We obtained sufficient and appropriate audit evidence on which to base our conclusion on 25 October 2018 in Ottawa and Montréal, Canada.

Audit team

Office of the Auditor General of Canada:

Principal: Lissa Lamarche
Director: Patrick Polan
Geneviève Hivon
Kim Villeneuve

Deloitte LLP:

Partners: Umberto Delucilla and Normand Favreau
Managers: Mariama Zhouri and Julie Retik

List of Recommendations

The following table lists the recommendations and responses found in this report. The paragraph number preceding the recommendation indicates the location of the recommendation in the report, and the numbers in parentheses indicate the location of the related discussion.

Corporate management practices
Recommendation Response

23. The Corporation should engage with its responsible Minister and the Privy Council Office to address the issue related to the President and Chief Executive Officer’s compensation. (20 to 22)

The Corporation’s response. Agreed. The Corporation will review this issue and engage with the responsible Minister and the Privy Council Office as appropriate. The objective will be to ensure the ability to attract and retain qualified individuals for the President and Chief Executive Officer position.

24. The Corporation should consider disclosing its compensation framework as well as total compensation for senior executive positions (for example, in its annual report), to be in line with the practice in government and the financial industry. (20 to 22)

The Corporation’s response. Agreed.
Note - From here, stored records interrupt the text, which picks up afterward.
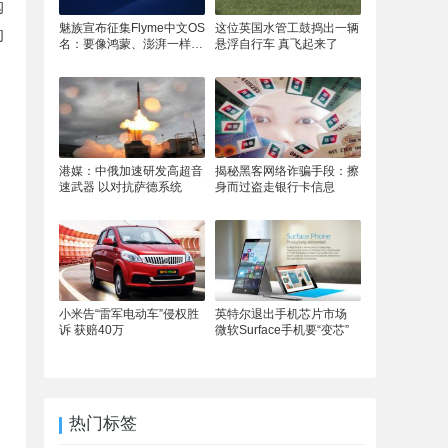
购
魅族宣布征集Flyme中文OS
这位英国水管工鼓捣出一辆
的
名：要像鸿蒙、澎湃一样响
悬浮自行车 真飞起来了
亮
港媒：中俄加速研发高超音
揭秘黑客网络诈骗手段：擦
速武器 以对抗萨德系统
身而过盗走银行卡信息
小米告“雷军电动车”侵权胜
英特尔退出手机芯片市场
诉 获赔40万
微软Surface手机要“变芯”
热门标签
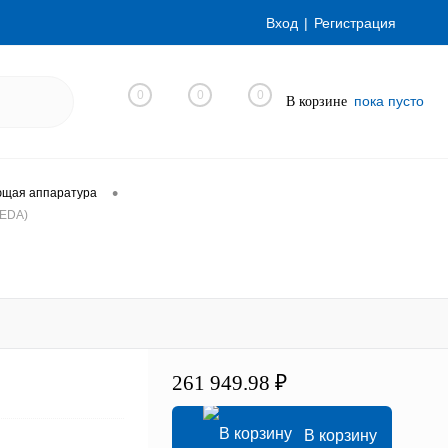
Вход
Регистрация
0
0
0
пока пусто
В корзине
•
ющая аппаратура
VEDA)
261 949.98 ₽
В корзину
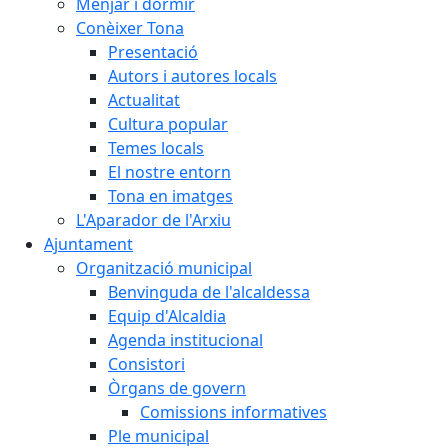
Menjar i dormir
Conèixer Tona
Presentació
Autors i autores locals
Actualitat
Cultura popular
Temes locals
El nostre entorn
Tona en imatges
L'Aparador de l'Arxiu
Ajuntament
Organització municipal
Benvinguda de l'alcaldessa
Equip d'Alcaldia
Agenda institucional
Consistori
Òrgans de govern
Comissions informatives
Ple municipal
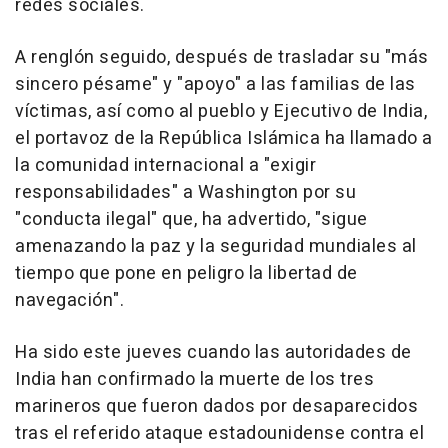
redes sociales.
A renglón seguido, después de trasladar su "más
sincero pésame" y "apoyo" a las familias de las
víctimas, así como al pueblo y Ejecutivo de India,
el portavoz de la República Islámica ha llamado a
la comunidad internacional a "exigir
responsabilidades" a Washington por su
"conducta ilegal" que, ha advertido, "sigue
amenazando la paz y la seguridad mundiales al
tiempo que pone en peligro la libertad de
navegación".
Ha sido este jueves cuando las autoridades de
India han confirmado la muerte de los tres
marineros que fueron dados por desaparecidos
tras el referido ataque estadounidense contra el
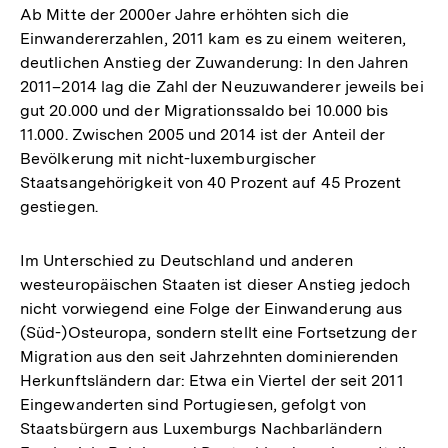
Ab Mitte der 2000er Jahre erhöhten sich die
Einwandererzahlen, 2011 kam es zu einem weiteren,
deutlichen Anstieg der Zuwanderung: In den Jahren
2011–2014 lag die Zahl der Neuzuwanderer jeweils bei
gut 20.000 und der Migrationssaldo bei 10.000 bis
11.000. Zwischen 2005 und 2014 ist der Anteil der
Bevölkerung mit nicht-luxemburgischer
Staatsangehörigkeit von 40 Prozent auf 45 Prozent
gestiegen.
Im Unterschied zu Deutschland und anderen
westeuropäischen Staaten ist dieser Anstieg jedoch
nicht vorwiegend eine Folge der Einwanderung aus
(Süd-)Osteuropa, sondern stellt eine Fortsetzung der
Migration aus den seit Jahrzehnten dominierenden
Herkunftsländern dar: Etwa ein Viertel der seit 2011
Eingewanderten sind Portugiesen, gefolgt von
Staatsbürgern aus Luxemburgs Nachbarländern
The Corporation will conduct a review of the annual disclosures of both the compensation framework and the total compensation for senior executive positions.

29. The Corporation should proceed with model validation in accordance with its Model Risk Corporate Directive. (27 to 28)

The Corporation’s response. Agreed. As noted in this audit report, the Corporation has in place a Model Risk Corporate Directive. The directive includes an inventory of all the Corporation’s models, a model risk rating assessment process (based on complexity and materiality criteria), and a model validation schedule (based on the aforementioned risk rating). Validations of the applicable models are ongoing, and the Corporation is on track to complete these validations according to the schedule within the directive.

32. The Corporation should implement a formal IT risk management plan that lists and assesses all IT processes, systems, and data, and identifies required risk mitigation activities. (30 to 31)

The Corporation’s response. Agreed. After the period covered by the audit, the Corporation finalized and approved an IT Risk Management Corporate Directive, which includes an IT Risk Management Framework to address the points raised by this audit. The directive was reviewed by the Audit Committee and the Board Risk Committee. The Corporation is committed to implementing the directive and components of the framework. The Corporation currently has in place a number of documented processes and controls to ensure the mitigation of IT risk.